Creole Potato Salad

Dinosaur BBQ Restaurant Recipe

Creole Seasoning:
1/2 cup paprika
1/2 cup granulated garlic
1/4 cup granulated onion
3 tablespoons black pepper
2 teaspoons white pepper
2 teaspoons cayenne pepper
1/4 cup dried oregano
1/4 cup dried thyme
2 teaspoons ground cumin
2 tablespoons sugar

2 pounds red potatoes
4 hard cooked eggs, peeled and chopped
1/2 cup minced red onion
1 cup diced celery
4 garlic cloves, minced
2 teaspoons creole seasoning (above)
2 teaspoons kosher salt
1 teaspoon black pepper

1 cup mayonnaise
1/2 cup creole mustard or 1/2 cup spicy brown mustard
1 teaspoon brown sugar

4 slices cooked bacon, crumbled

Hard boil the eggs, peel, chop and set aside.
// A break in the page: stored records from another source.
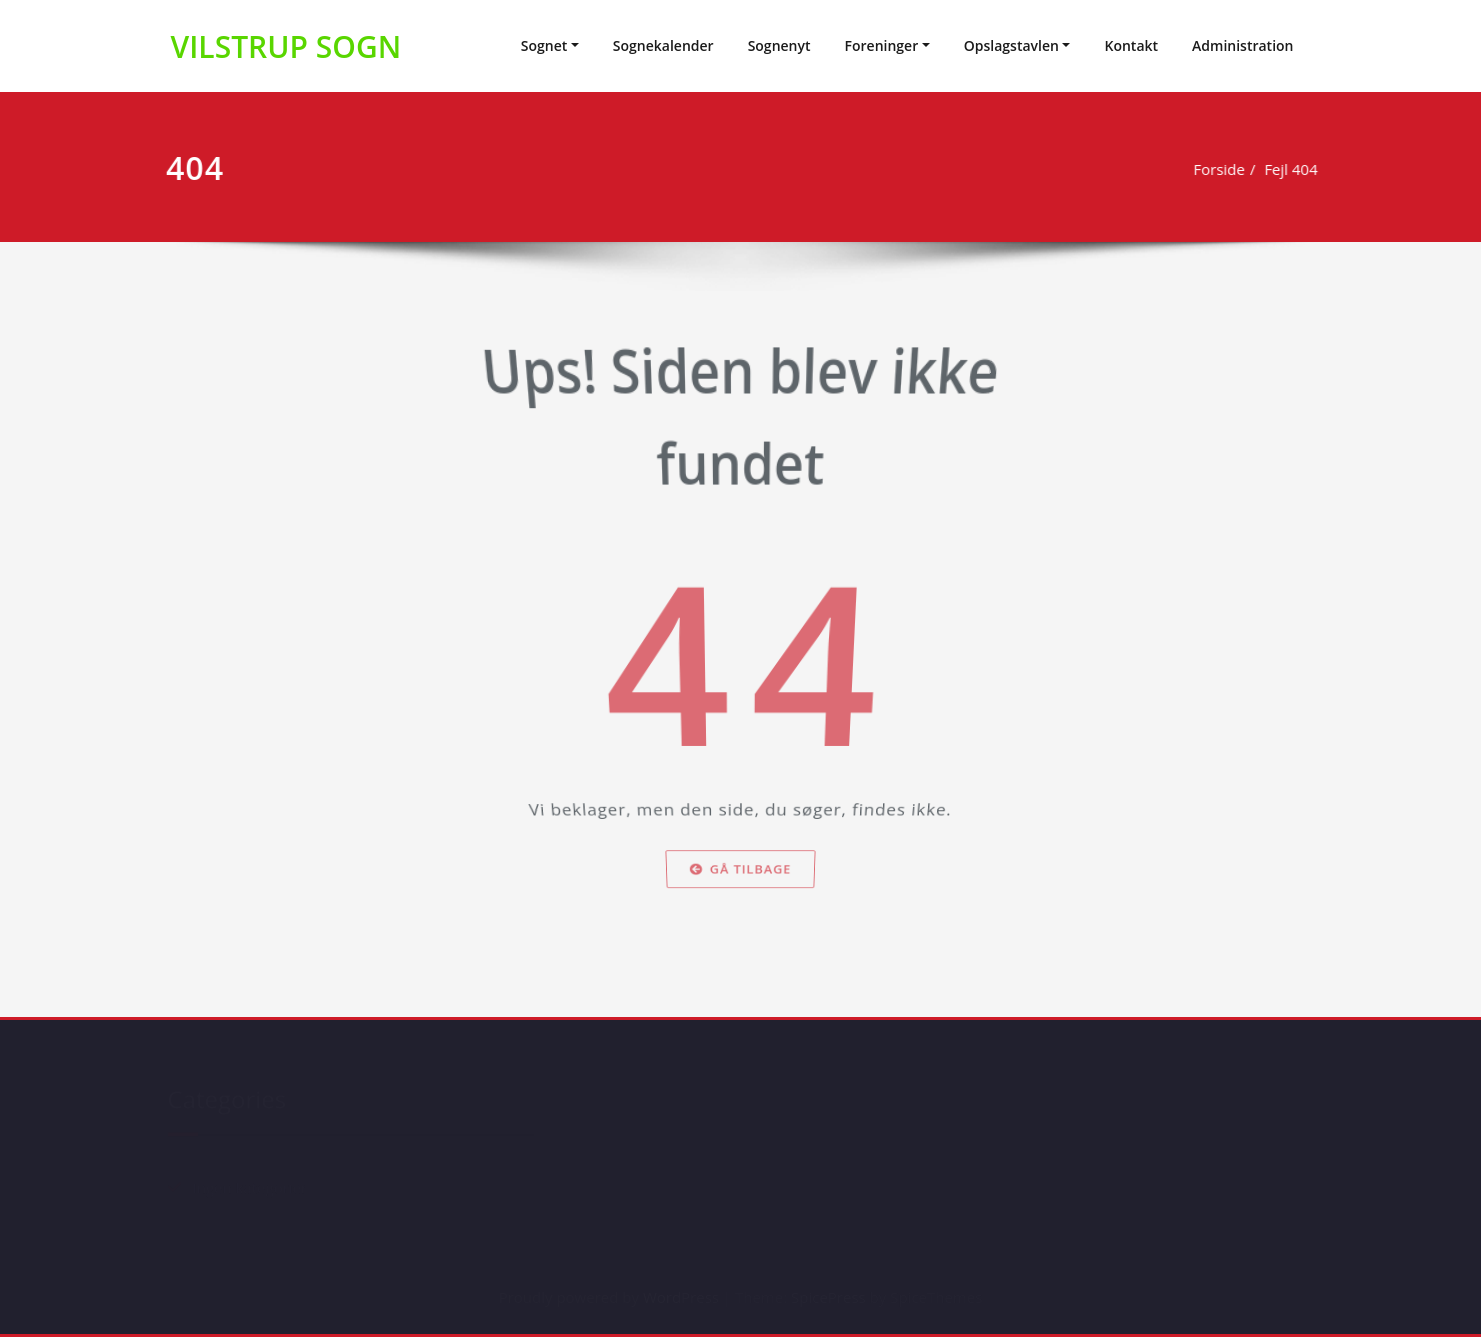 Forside (1221, 169)
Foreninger (882, 45)
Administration (1242, 45)
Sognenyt (779, 45)
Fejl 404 (1293, 169)
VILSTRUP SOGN (286, 46)
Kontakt (1131, 45)
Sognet (544, 45)
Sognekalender (663, 45)
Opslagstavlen (1011, 45)
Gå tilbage (740, 897) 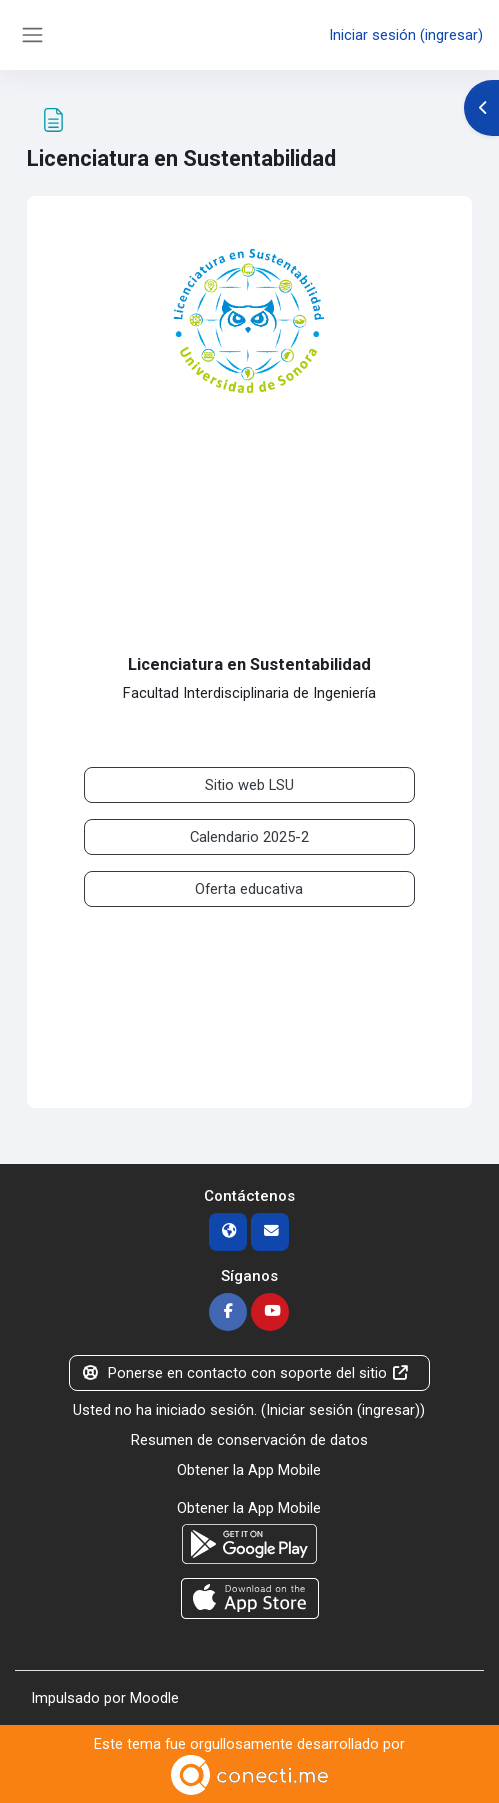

Cook the bacon, drain, crumble and set aside.
Drop the potatoes in a pot of well salted boiling water and cook until a fork pierces their flesh easily.
Drain and cut the potatoes into 1 inch chunks. Mix them together in a large bowl with the eggs, onions, celery, garlic, creole seasoning, salt and pepper.

Make the dressing by whisking up the mayonnaise with the mustard and brown sugar. Pour over the potatoes and stir well. Taste for seasoning and add salt and creole seasoning if more is needed.
Top with crumbled bacon  right before serving. Serves 6.